Requirement
Each record must be output exactly and in full.

(Structured page parsing data)
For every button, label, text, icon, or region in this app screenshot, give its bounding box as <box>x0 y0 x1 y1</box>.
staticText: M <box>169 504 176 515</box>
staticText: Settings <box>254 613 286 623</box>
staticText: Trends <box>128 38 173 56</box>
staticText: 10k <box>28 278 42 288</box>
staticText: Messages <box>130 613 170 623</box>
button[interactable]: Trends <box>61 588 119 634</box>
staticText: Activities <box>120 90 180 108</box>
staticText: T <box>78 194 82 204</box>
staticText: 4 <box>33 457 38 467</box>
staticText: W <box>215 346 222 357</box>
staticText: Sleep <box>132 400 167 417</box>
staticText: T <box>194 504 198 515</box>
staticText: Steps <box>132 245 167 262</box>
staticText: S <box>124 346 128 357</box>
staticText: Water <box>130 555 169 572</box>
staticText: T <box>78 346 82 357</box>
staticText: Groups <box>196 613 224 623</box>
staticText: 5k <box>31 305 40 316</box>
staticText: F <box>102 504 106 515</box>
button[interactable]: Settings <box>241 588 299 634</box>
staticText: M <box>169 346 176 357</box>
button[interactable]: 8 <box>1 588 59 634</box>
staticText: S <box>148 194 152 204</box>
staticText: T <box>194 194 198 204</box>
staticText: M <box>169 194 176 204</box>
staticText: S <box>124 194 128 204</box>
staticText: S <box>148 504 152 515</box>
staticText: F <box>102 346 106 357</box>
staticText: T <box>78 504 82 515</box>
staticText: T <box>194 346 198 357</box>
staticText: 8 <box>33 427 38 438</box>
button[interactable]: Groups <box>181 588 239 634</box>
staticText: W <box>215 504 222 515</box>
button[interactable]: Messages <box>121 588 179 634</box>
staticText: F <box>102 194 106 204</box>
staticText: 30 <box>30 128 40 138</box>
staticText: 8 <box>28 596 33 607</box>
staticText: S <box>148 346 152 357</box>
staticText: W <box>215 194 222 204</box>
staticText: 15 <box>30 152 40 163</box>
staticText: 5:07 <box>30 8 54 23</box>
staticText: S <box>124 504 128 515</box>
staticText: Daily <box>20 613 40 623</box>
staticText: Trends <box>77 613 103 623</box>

Solution to the exercise
For every button, label, text, icon, or region in this app screenshot, give its bounding box as <box>x0 y0 x1 y1</box>.
staticText: M <box>169 504 176 515</box>
staticText: Settings <box>254 613 286 623</box>
staticText: Trends <box>128 38 173 56</box>
staticText: 10k <box>28 278 42 288</box>
staticText: Messages <box>130 613 170 623</box>
button[interactable]: Trends <box>61 588 119 634</box>
staticText: Activities <box>120 90 180 108</box>
staticText: T <box>78 194 82 204</box>
staticText: 4 <box>33 457 38 467</box>
staticText: W <box>215 346 222 357</box>
staticText: Sleep <box>132 400 167 417</box>
staticText: T <box>194 504 198 515</box>
staticText: Steps <box>132 245 167 262</box>
staticText: S <box>124 346 128 357</box>
staticText: Water <box>130 555 169 572</box>
staticText: T <box>78 346 82 357</box>
staticText: Groups <box>196 613 224 623</box>
staticText: 5k <box>31 305 40 316</box>
staticText: F <box>102 504 106 515</box>
button[interactable]: Settings <box>241 588 299 634</box>
staticText: M <box>169 346 176 357</box>
button[interactable]: 8 <box>1 588 59 634</box>
staticText: S <box>148 194 152 204</box>
staticText: T <box>194 194 198 204</box>
staticText: M <box>169 194 176 204</box>
staticText: S <box>124 194 128 204</box>
staticText: S <box>148 504 152 515</box>
staticText: F <box>102 346 106 357</box>
staticText: T <box>78 504 82 515</box>
staticText: T <box>194 346 198 357</box>
staticText: 8 <box>33 427 38 438</box>
button[interactable]: Groups <box>181 588 239 634</box>
staticText: W <box>215 504 222 515</box>
button[interactable]: Messages <box>121 588 179 634</box>
staticText: F <box>102 194 106 204</box>
staticText: 30 <box>30 128 40 138</box>
staticText: 8 <box>28 596 33 607</box>
staticText: S <box>148 346 152 357</box>
staticText: W <box>215 194 222 204</box>
staticText: 15 <box>30 152 40 163</box>
staticText: 5:07 <box>30 8 54 23</box>
staticText: S <box>124 504 128 515</box>
staticText: Daily <box>20 613 40 623</box>
staticText: Trends <box>77 613 103 623</box>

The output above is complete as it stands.